If ‘Singleton Correction’ (SC) is enabled, single reads (singletons) can be error suppressed using complementary strand. These corrected singletons can be merged with SSCSs to be further collapsed into DCSs + SC.
Finally, a BAM file containing only unique molecules (i.e. no duplicates) is created by merging DCSs, remaining SSCSs (those that could not form DCSs), and remaining singletons (those that could not be corrected).
Multiple FASTQs¶
ConsensusCruncher.py
processes one sample (2 paired-end FASTQ files or 1 BAM file) at a time.
A sample script to generate shell scripts for multiple samples is provided here.
The script generator will create sh scripts for each file in a fastq directory.
- The following parameters need to be changed in the config file: name, bwa, ref, samtools, bpattern (alternatively if a barcode list is used instead, remove bpattern and add blist as parameter). Please note: fastq1, fastq2, output, bam, and c_output can be ignored as those will be updated using the generate_scripts.sh file.
- Update generate_scripts.sh with input, output, and code_dir.
- Run generate_scripts.sh to create sh files and then run those scripts.
Output¶
Please note the example below is for illustrative purposes only, as sample names and index files were removed for simplification. Order of directories and files were also altered to improve comprehension.
. Filetype
├── sscs
│ ├── badReads.bam Reads that are unmapped or have multiple alignments
│ ├── sscs.sorted.bam Single-Strand Consensus Sequences (SSCS)
│ ├── singleton.sorted.bam Single reads (Singleton) that cannot form SSCSs
├── sscs_SC
| ├── singleton.rescue.sorted.bam Singleton correction (SC) with complementary singletons
| ├── sscs.rescue.sorted.bam SC with complementary SSCSs
| ├── sscs.sc.sorted.bam SSCS combined with corrected singletons (from both rescue strategies) [*]

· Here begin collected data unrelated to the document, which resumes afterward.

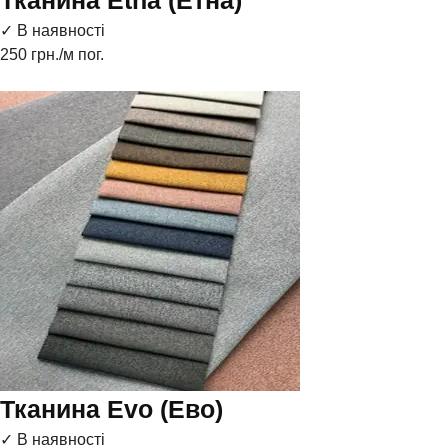
Тканина Etna (Етна)
✓ В наявності
250
грн./м пог.
Тканина Evo (Ево)
✓ В наявності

| ├── rescue.remaining.sorted.bam Singletons that could not be corrected
| ├── all.unique.sscs.sorted.bam SSCS + SC + remaining (uncorrected) singletons
├── dcs
│ ├── dcs.sorted.bam Duplex Consensus Sequence (DCS)
│ ├── sscs.singleton.sorted.bam SSCSs that could not form DCSs as complementary strand was missing
├── dcs_SC
│ ├── dcs.sc.sorted.bam DCS generated from SSCS + SC [*]
│ ├── sscs.sc.singleton.sorted.bam SSCS + SC that could not form DCSs
│ ├── all.unique.dcs.sorted.bam DCS (from SSCS + SC) + SSCS_SC_Singletons + remaining singletons
├── read_families.txt Family size and frequency
├── stats.txt Consensus sequence formation metrics
├── tag_fam_size.png Distribution of reads across family size
└── time_tracker.txt Time log
Through each stage of consensus formation, duplicate reads are collapsed together and single reads are written as separate files. This allows rentention of all unique molecules, while providing users with easy data management for cross-comparisons between error suppression strategies.
To simplify analyses, it would be good to focus on SSCS+SC (“sscs.sc.sorted.bam”) and DCS+SC (“dcs.sc.sorted.bam”) as highlighted above with [*].